Top U.N. Official Sidesteps Chinese Influence Question
U.N. Secretary-General Antonio Guterres hasn’t said much about the topic of authoritarian influence within the international organization he leads, and he seemed to sidestep a question about the Chinese Communist Party’s cooptation of multilateral institutions during an interview with Reuters today:
New U.S. President Joe Biden’s nominee for ambassador to the United Nations accused China on Wednesday of trying to “drive an authoritarian agenda” at the 193-member world body.
When asked for a response, Guterres said: “In relation to the United Nations I can guarantee that we are very strongly committed to make sure that the U.N. is a beacon of all the values are related to … security, development, human rights.”
Guterres, who acknowledged to Reuters that the U.S. and China have “completely different views” on human rights, has faced criticism from human-rights groups for his refusal to condemn the CCP’s genocide of Turkic minorities in Xinjiang, though he claims that he’s raised the issue with China’s diplomats. Nevertheless, none of his public statements amounts to anything nearing a clear denunciation of these acts.

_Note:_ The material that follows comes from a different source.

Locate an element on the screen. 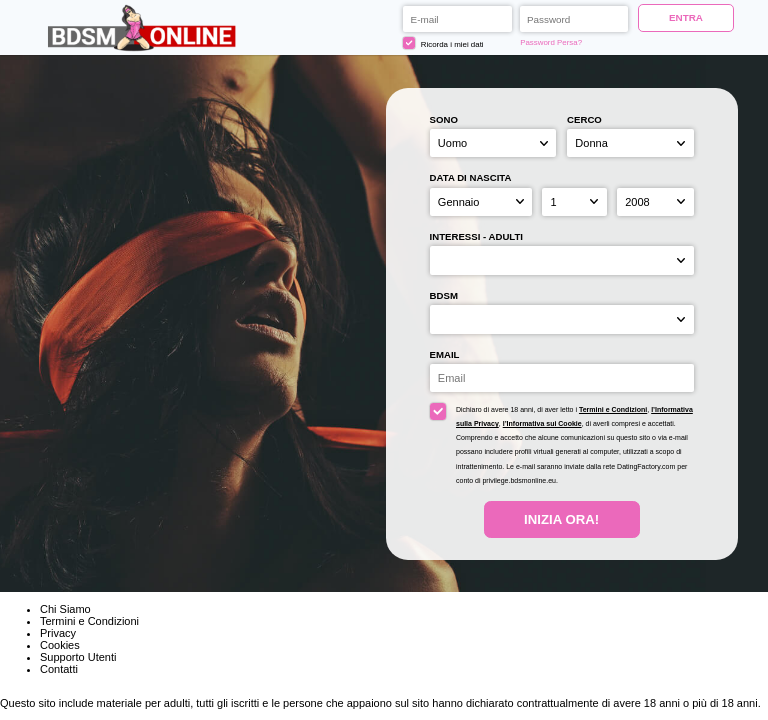 The image size is (768, 720). Email is located at coordinates (445, 354).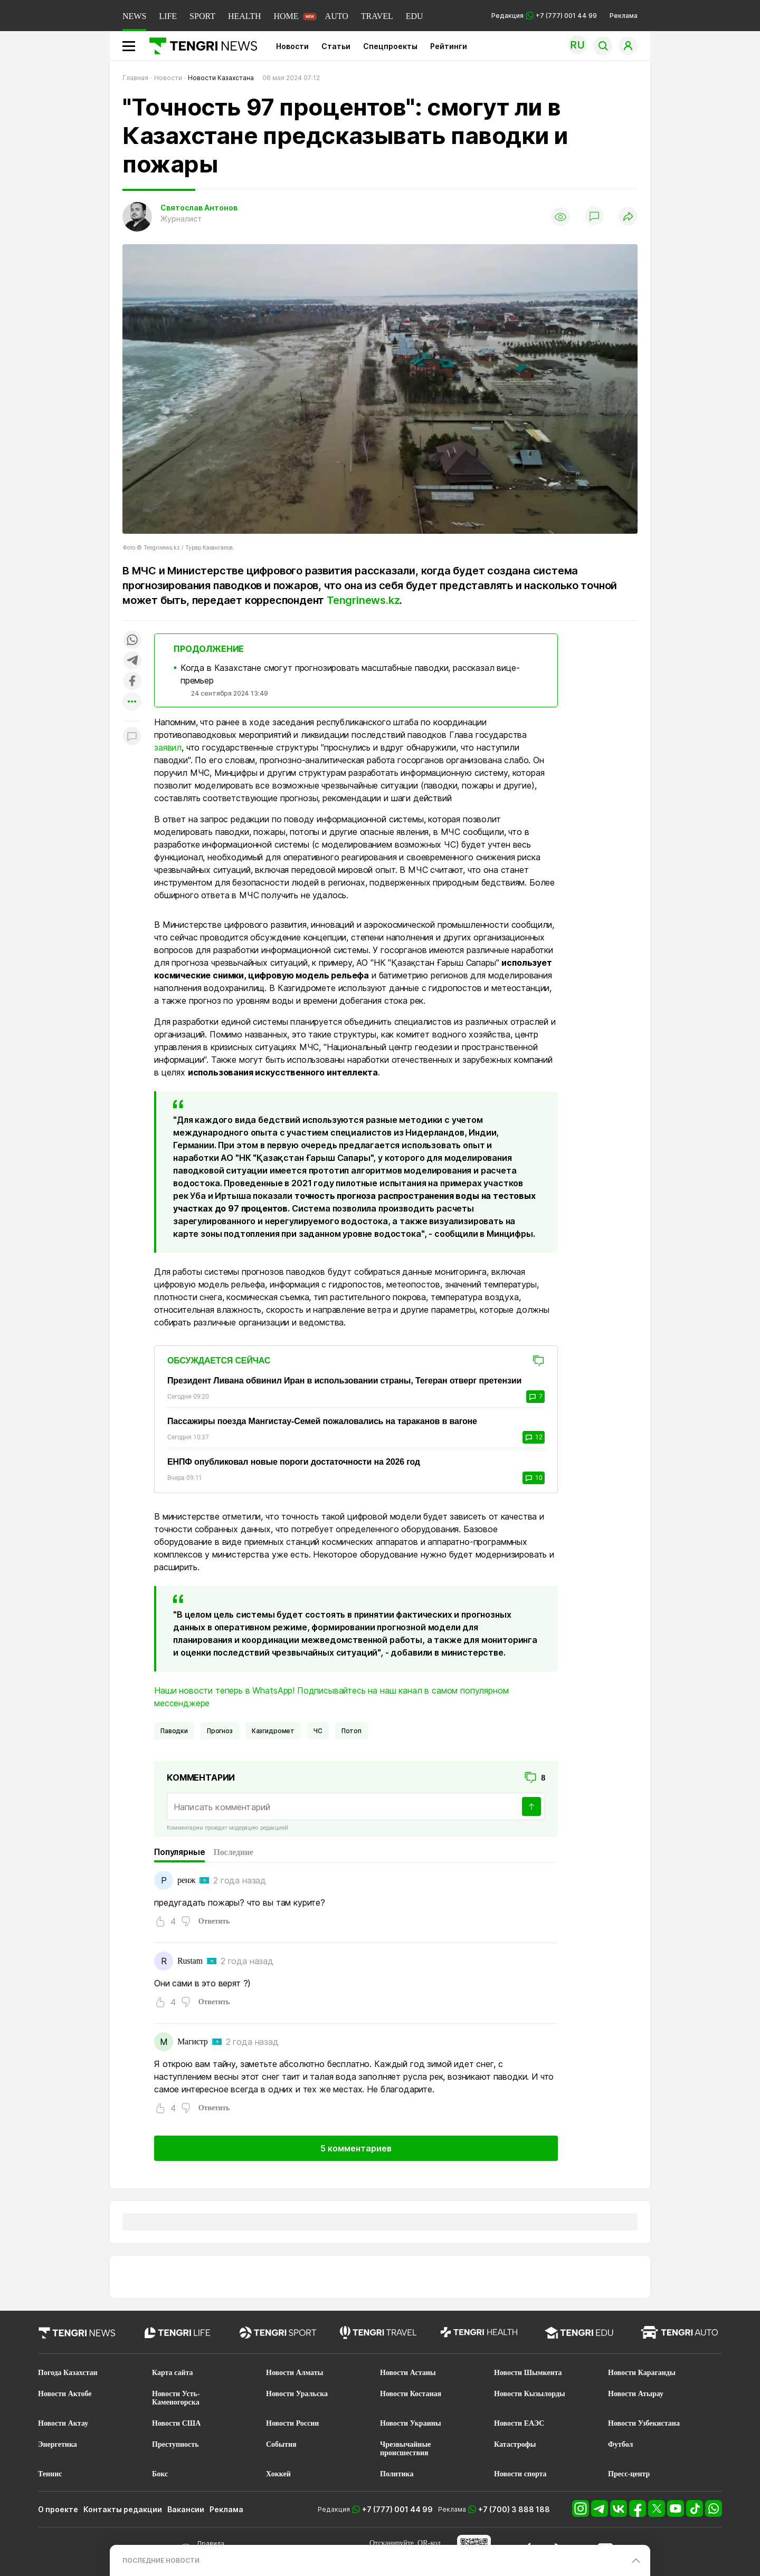  I want to click on Статьи, so click(335, 46).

These are critical questions, and although he might feel that coming out publicly against Beijing would limit his capacity to be an effective broker, it’s impossible to credibly lead an entity dedicated to the promotion of human rights while refusing to pointedly criticize the actions of a country that uses international institutions to whitewash its mass atrocities.
Guterres earlier this month announced that he’s seeking reelection to his post, and his record on China should factor into any U.S. decision about whether to support him.